Firstly, I didn’t have access to a personal OpenAI key, so I had to mock the embedding system to get things running. Figuring out how FAISS expects embed_documents() and embed_query() gave me a solid look into how LangChain works under the hood.
FAISS gave me a hard time. Especially when the index wouldn’t load and all I got was a vague "FileIOReader failed" error. Turns out you need both index.faiss (the actual vectors) and index.pkl (the metadata) properly placed and committed—learnt that the hard way.
Moreover, downloading discourse posts wasn’t straightforward. Digging through Chrome DevTools, figure out which cookies to grab, and pass them correctly in the header is a good way to go I learned. Just because of this project, I learned more about headers, sessions, and auth than in any previous scraping work.

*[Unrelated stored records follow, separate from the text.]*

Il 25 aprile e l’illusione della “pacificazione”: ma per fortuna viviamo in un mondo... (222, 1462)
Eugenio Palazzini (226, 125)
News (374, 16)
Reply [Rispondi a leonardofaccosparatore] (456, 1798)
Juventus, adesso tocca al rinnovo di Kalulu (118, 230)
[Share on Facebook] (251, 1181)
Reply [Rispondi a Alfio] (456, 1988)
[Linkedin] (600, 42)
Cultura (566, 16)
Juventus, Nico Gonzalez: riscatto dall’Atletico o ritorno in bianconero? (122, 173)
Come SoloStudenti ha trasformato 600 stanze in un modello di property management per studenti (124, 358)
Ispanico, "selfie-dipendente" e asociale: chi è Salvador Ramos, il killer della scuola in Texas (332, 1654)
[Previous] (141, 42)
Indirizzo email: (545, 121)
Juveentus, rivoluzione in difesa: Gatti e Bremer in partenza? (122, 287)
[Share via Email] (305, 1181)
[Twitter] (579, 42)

FastAPI + Swagger UI made testing fun. Seeing the API work live and actually respond to queries felt super rewarding after all the backend pieces came together.
Running LLaMA 3 locally via Ollama was a great fallback. It made me realize how far open-source models have come. It was slower, but it worked—and that gave me the confidence to say: this project doesn’t need OpenAI to run.
Right when I thought this is finally going well, I accidentally committed the entire venv/, hit GitHub’s file size limit, and had to use git filter-repo to clean it up. Annoying at the time, but now I know how to keep my Git history clean and lightweight.
This whole process helped me connect scraping, embeddings, APIs, and deployment into one working pipeline. It wasn’t smooth, but it was worth it.